_The problem:_
Once the pictures are set aside, reproduce the remaining data exactly.

_Data records:_

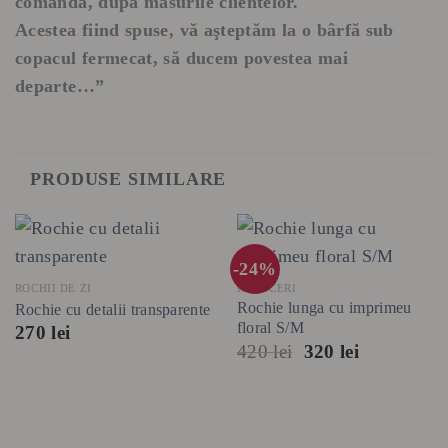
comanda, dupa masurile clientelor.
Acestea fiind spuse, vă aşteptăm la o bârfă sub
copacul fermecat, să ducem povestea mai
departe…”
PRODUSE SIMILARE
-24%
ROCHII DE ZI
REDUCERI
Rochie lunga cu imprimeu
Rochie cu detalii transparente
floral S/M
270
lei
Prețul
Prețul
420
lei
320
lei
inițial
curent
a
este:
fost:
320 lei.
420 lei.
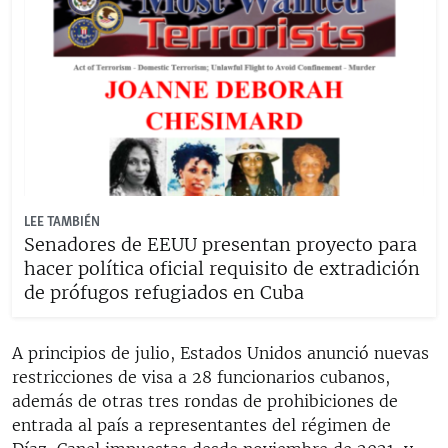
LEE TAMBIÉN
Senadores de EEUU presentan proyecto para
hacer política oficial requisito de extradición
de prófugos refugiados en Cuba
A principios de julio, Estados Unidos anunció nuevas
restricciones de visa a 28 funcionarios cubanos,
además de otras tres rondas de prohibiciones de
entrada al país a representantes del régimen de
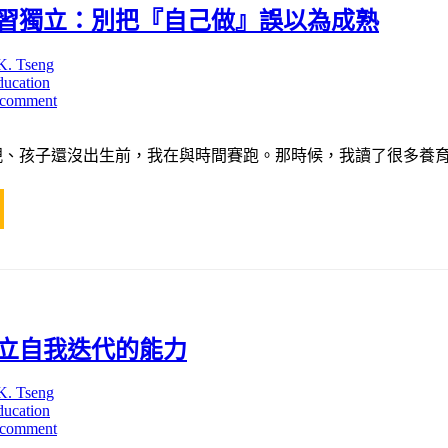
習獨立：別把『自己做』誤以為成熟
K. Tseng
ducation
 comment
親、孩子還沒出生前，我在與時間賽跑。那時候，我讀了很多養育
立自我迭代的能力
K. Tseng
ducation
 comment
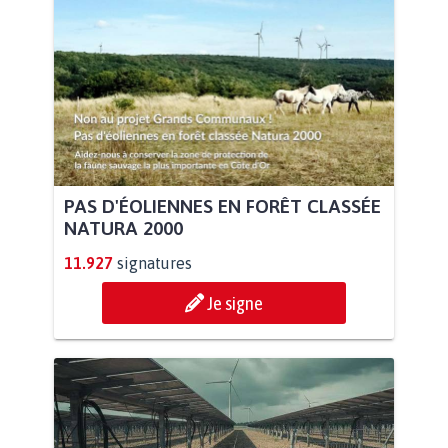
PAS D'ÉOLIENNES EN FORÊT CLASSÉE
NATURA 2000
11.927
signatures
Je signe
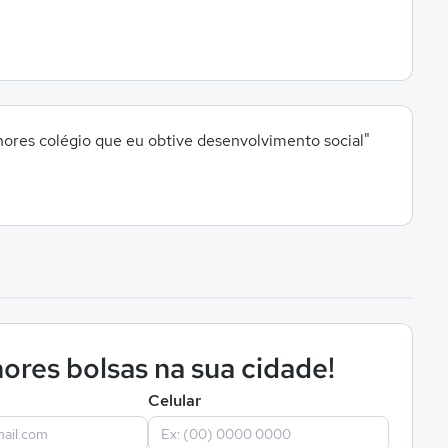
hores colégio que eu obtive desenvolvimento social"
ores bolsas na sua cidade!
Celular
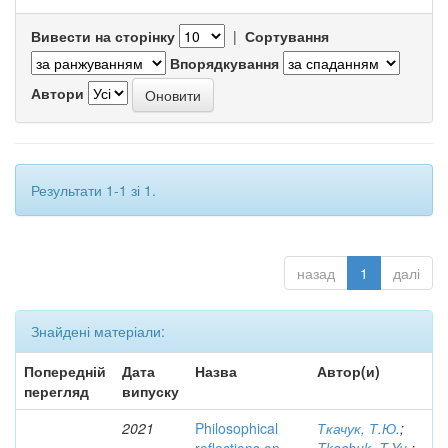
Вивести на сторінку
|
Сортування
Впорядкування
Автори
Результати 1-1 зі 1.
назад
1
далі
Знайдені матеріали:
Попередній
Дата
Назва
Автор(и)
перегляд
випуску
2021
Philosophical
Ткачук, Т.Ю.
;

_Answer section:_
comanda, dupa masurile clientelor.
Acestea fiind spuse, vă aşteptăm la o bârfă sub
copacul fermecat, să ducem povestea mai
departe…”
PRODUSE SIMILARE
-24%
ROCHII DE ZI
REDUCERI
Rochie lunga cu imprimeu
Rochie cu detalii transparente
floral S/M
270
lei
Prețul
Prețul
420
lei
320
lei
inițial
curent
a
este:
fost:
320 lei.
420 lei.
LEE TAMBIÉN
Senadores de EEUU presentan proyecto para
hacer política oficial requisito de extradición
de prófugos refugiados en Cuba
A principios de julio, Estados Unidos anunció nuevas
restricciones de visa a 28 funcionarios cubanos,
además de otras tres rondas de prohibiciones de
entrada al país a representantes del régimen de
習獨立：別把『自己做』誤以為成熟
K. Tseng
ducation
 comment
親、孩子還沒出生前，我在與時間賽跑。那時候，我讀了很多養育
立自我迭代的能力
K. Tseng
ducation
 comment
PAS D'ÉOLIENNES EN FORÊT CLASSÉE
NATURA 2000
11.927
signatures
Je signe
hores colégio que eu obtive desenvolvimento social"
ores bolsas na sua cidade!
Celular
Вивести на сторінку
|
Сортування
Впорядкування
Автори
Результати 1-1 зі 1.
назад
1
далі
Знайдені матеріали:
Попередній
Дата
Назва
Автор(и)
перегляд
випуску
2021
Philosophical
Ткачук, Т.Ю.
;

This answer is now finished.